Re: kernel BUG at mm/shmem.c:LINE!

[Hugh Dickins]

On Mon, 23 Jul 2018, Matthew Wilcox wrote:
> On Mon, Jul 23, 2018 at 12:14:41PM -0700, Hugh Dickins wrote:
> > On Mon, 23 Jul 2018, Matthew Wilcox wrote:
> > > On Sun, Jul 22, 2018 at 07:28:01PM -0700, Hugh Dickins wrote:
> > > > Whether or not that fixed syzbot's kernel BUG at mm/shmem.c:815!
> > > > I don't know, but I'm afraid it has not fixed linux-next breakage of
> > > > huge tmpfs: I get a similar page_to_pgoff BUG at mm/filemap.c:1466!
> > > > 
> > > > Please try something like
> > > > mount -o remount,huge=always /dev/shm
> > > > cp /dev/zero /dev/shm
> > > > 
> > > > Writing soon crashes in find_lock_entry(), looking up offset 0x201
> > > > but getting the page for offset 0x3c1 instead.
> > > 
> > > Hmm.  I don't see a crash while running that command,
> > 
> > Thanks for looking.
> > 
> > It is the VM_BUG_ON_PAGE(page_to_pgoff(page) != offset, page)
> > in find_lock_entry(). Perhaps you didn't have CONFIG_DEBUG_VM=y
> > on this occasion? Or you don't think of an oops as a kernel crash,
> > and didn't notice it in dmesg? I see now that I've arranged for oops
> > to crash, since I don't like to miss them myself; but it is a very
> > clean oops, no locks held, so can just kill the process and continue.
> 
> Usually I run with that turned on, but somehow in my recent messing
> with my test system, that got turned off.  Once I turned it back on,
> it spots the bug instantly.
> 
> > Or is there something more mysterious stopping it from showing up for
> > you?
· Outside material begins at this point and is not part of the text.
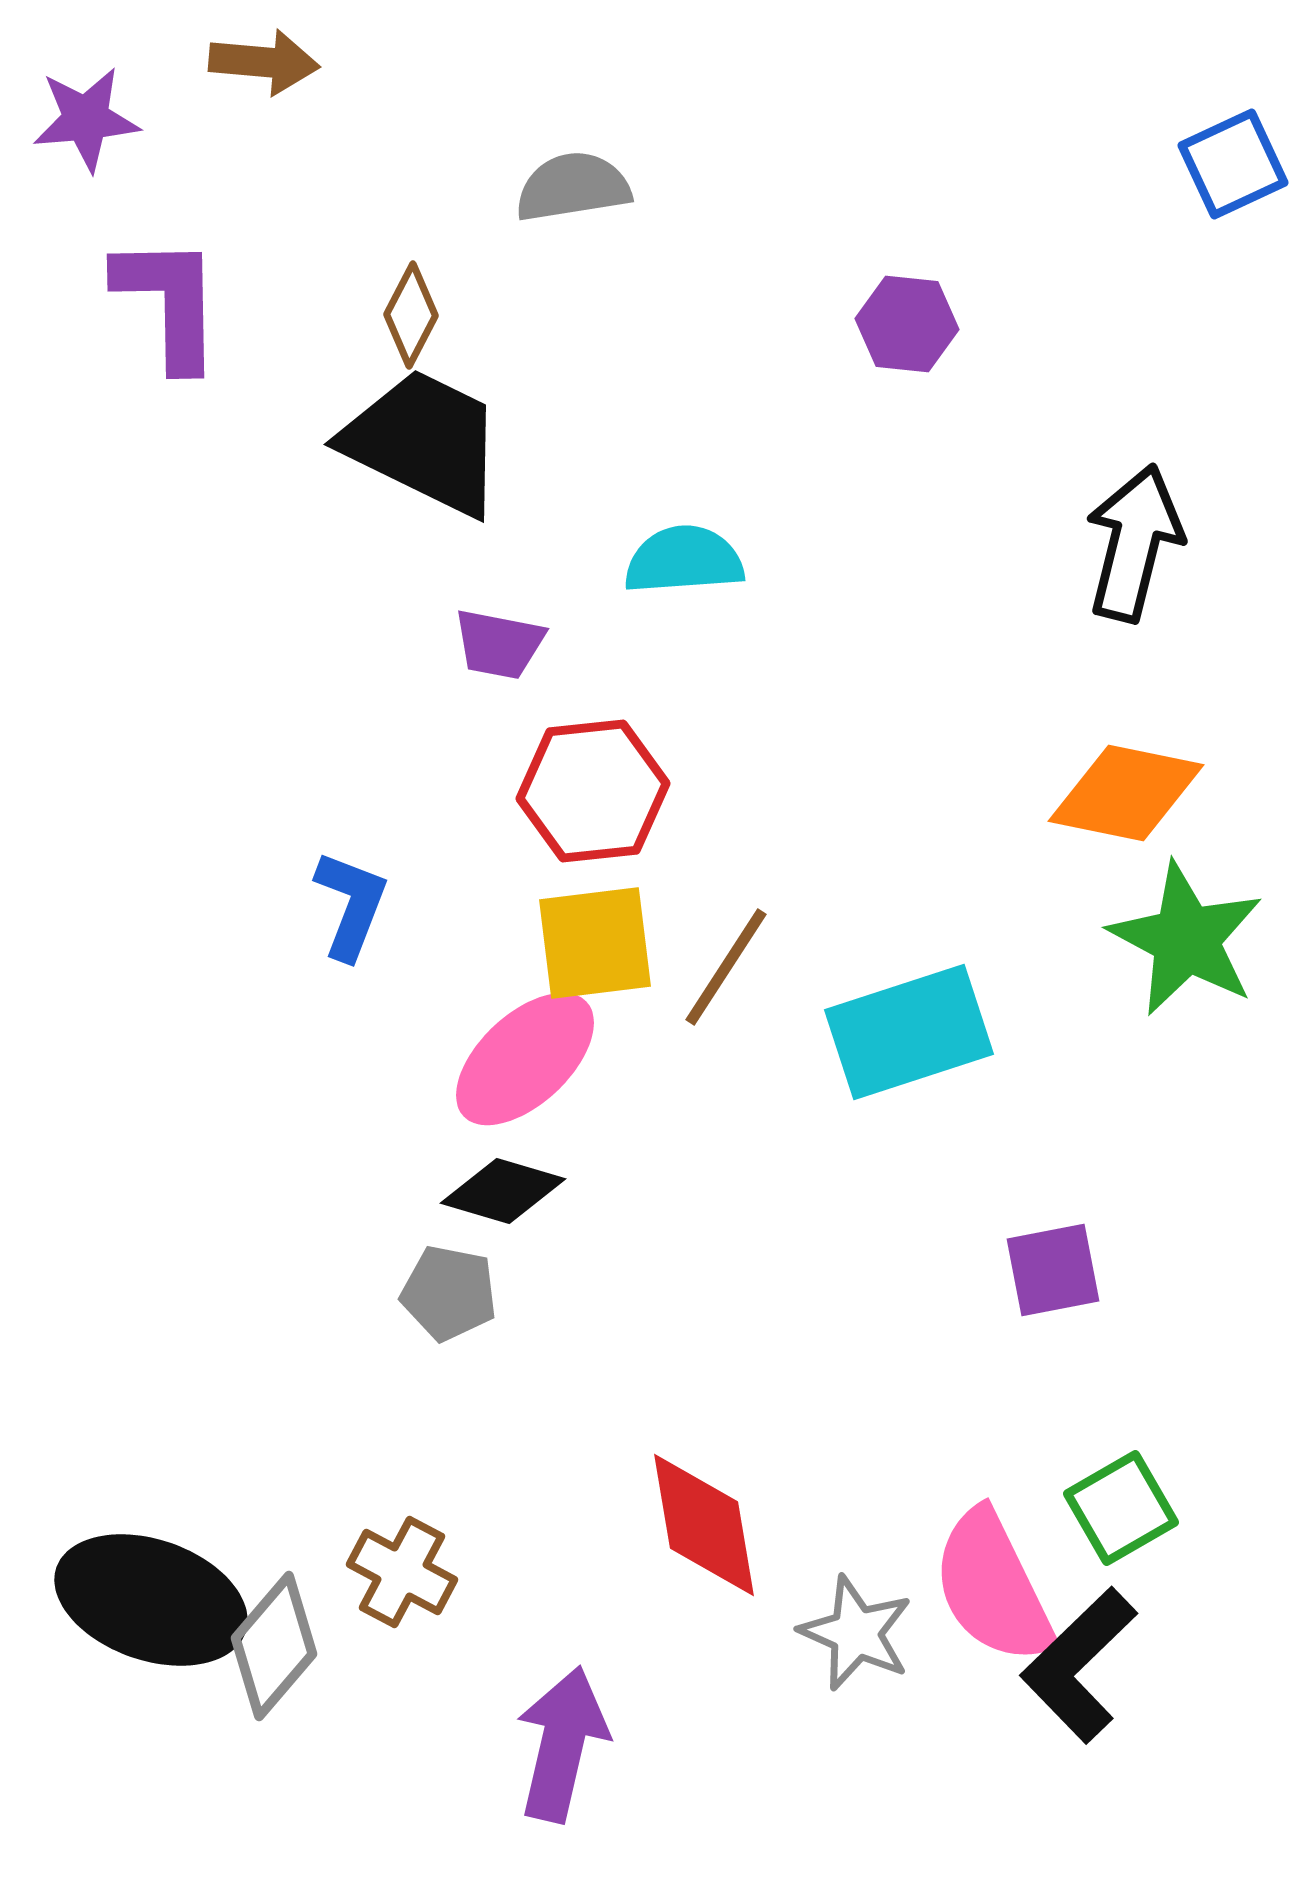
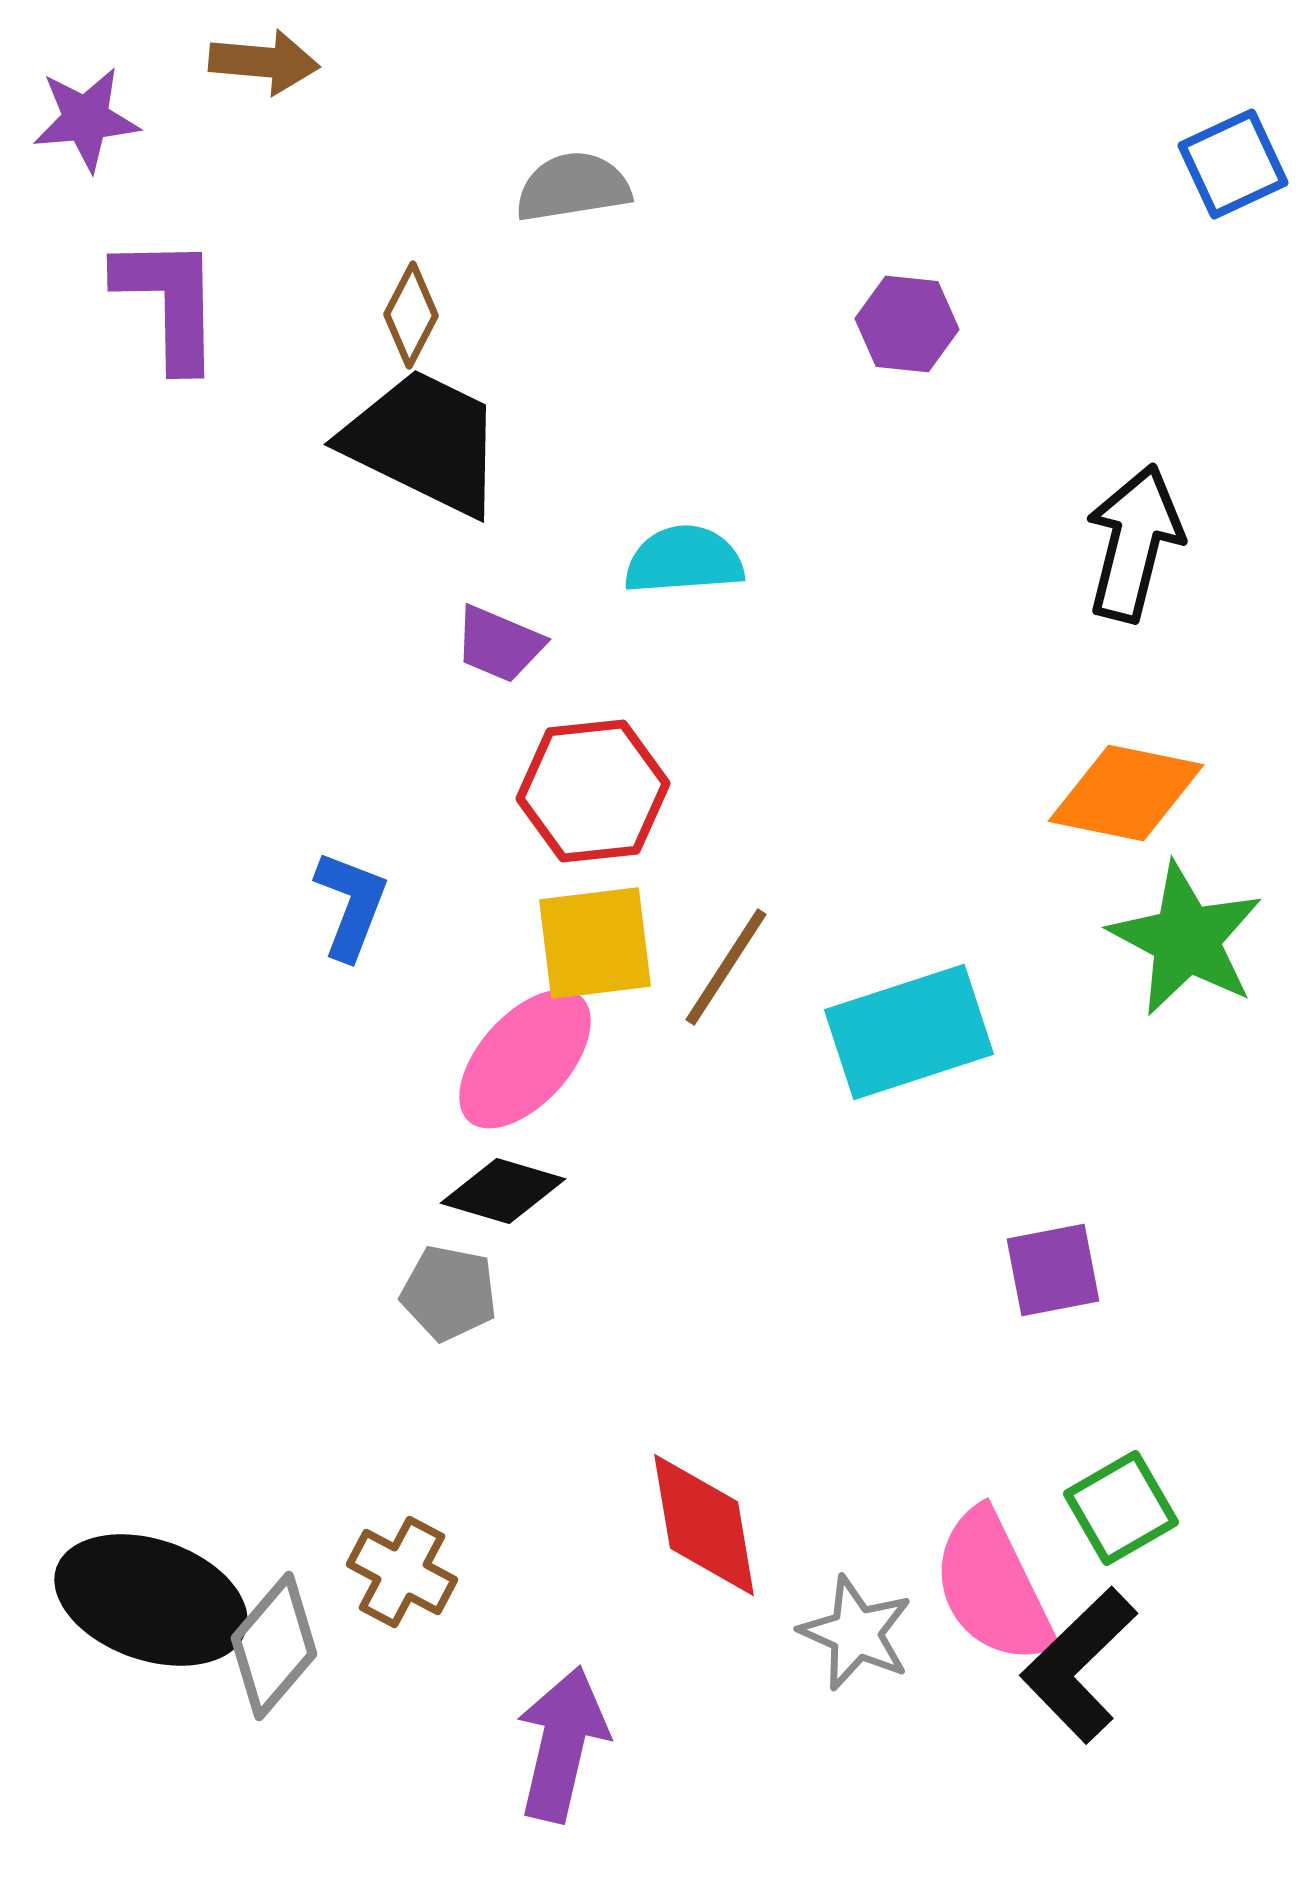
purple trapezoid: rotated 12 degrees clockwise
pink ellipse: rotated 5 degrees counterclockwise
It's repeatable for me. When not crashing, that "cp" should fill
> > up about half of RAM before it hits the implicit tmpfs volume limit;
> > but I am assuming a not entirely fragmented machine - it does need
> > to allocate two 2MB pages before hitting the VM_BUG_ON_PAGE().
> 
> I tried that too, before noticing that DEBUG_VM was off; raised my test
> VM's memory from 2GB to 8GB.
> 
> > Are you sure that those pages are free, rather than most of them tails
> > of one of the two compound pages involved? I think it's the same in your
> > rewrite of struct page, the compound_head field (lru.next), with its low
> > bit set, were how to recognize a tail page.
> 
> Yes, PageTail was set, and so was TAIL_MAPPING (0xdead0000000000400).
> What was going on was the first 2MB page was being stored at indices
> 0-511, then the second 2MB page was being stored at indices 64-575
> instead of 512-1023.
> 
> I figured out a fix and pushed it to the 'ida' branch in
> git://git.infradead.org/users/willy/linux-dax.git

Great, thanks a lot for sorting that out so quickly. But I've cloned
the tree and don't see today's patch, so assume you've folded the fix
into an existing commit? If possible, please append the diff of today's
fix to this thread so that we can try it out. Or if that's difficult,
please at least tell which files were modified, then I can probably
work it out from the diff of those files against mmotm.

Thanks,
Hugh

> 
> It won't be in linux-next tomorrow because the nvdimm people have
> just dumped a pile of patches into their tree that conflict with
> the XArray-DAX rewrite, so Stephen has pulled the XArray tree out
> of linux-next temporarily.  I didn't have time to sort out the merge
> conflict today because I judged your bug report more important.